• [WHAT YOU ARE ASKED TO DO]
Skip the pictures and return every entry exactly as written.

• [EXERCISE INPUT]

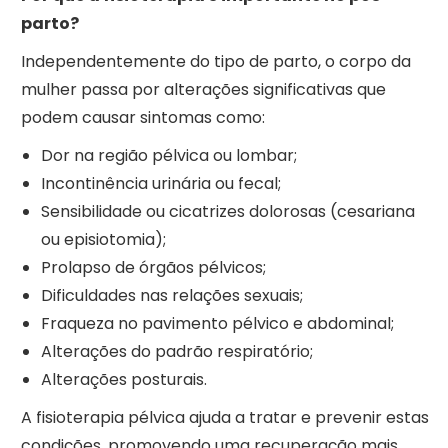
parto?
Independentemente do tipo de parto, o corpo da
mulher passa por alterações significativas que
podem causar sintomas como:
Dor na região pélvica ou lombar;
Incontinência urinária ou fecal;
Sensibilidade ou cicatrizes dolorosas (cesariana
ou episiotomia);
Prolapso de órgãos pélvicos;
Dificuldades nas relações sexuais;
Fraqueza no pavimento pélvico e abdominal;
Alterações do padrão respiratório;
Alterações posturais.
A fisioterapia pélvica ajuda a tratar e prevenir estas
condições, promovendo uma recuperação mais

• [FINAL ANSWER]
parto?
Independentemente do tipo de parto, o corpo da
mulher passa por alterações significativas que
podem causar sintomas como:
Dor na região pélvica ou lombar;
Incontinência urinária ou fecal;
Sensibilidade ou cicatrizes dolorosas (cesariana
ou episiotomia);
Prolapso de órgãos pélvicos;
Dificuldades nas relações sexuais;
Fraqueza no pavimento pélvico e abdominal;
Alterações do padrão respiratório;
Alterações posturais.
A fisioterapia pélvica ajuda a tratar e prevenir estas
condições, promovendo uma recuperação mais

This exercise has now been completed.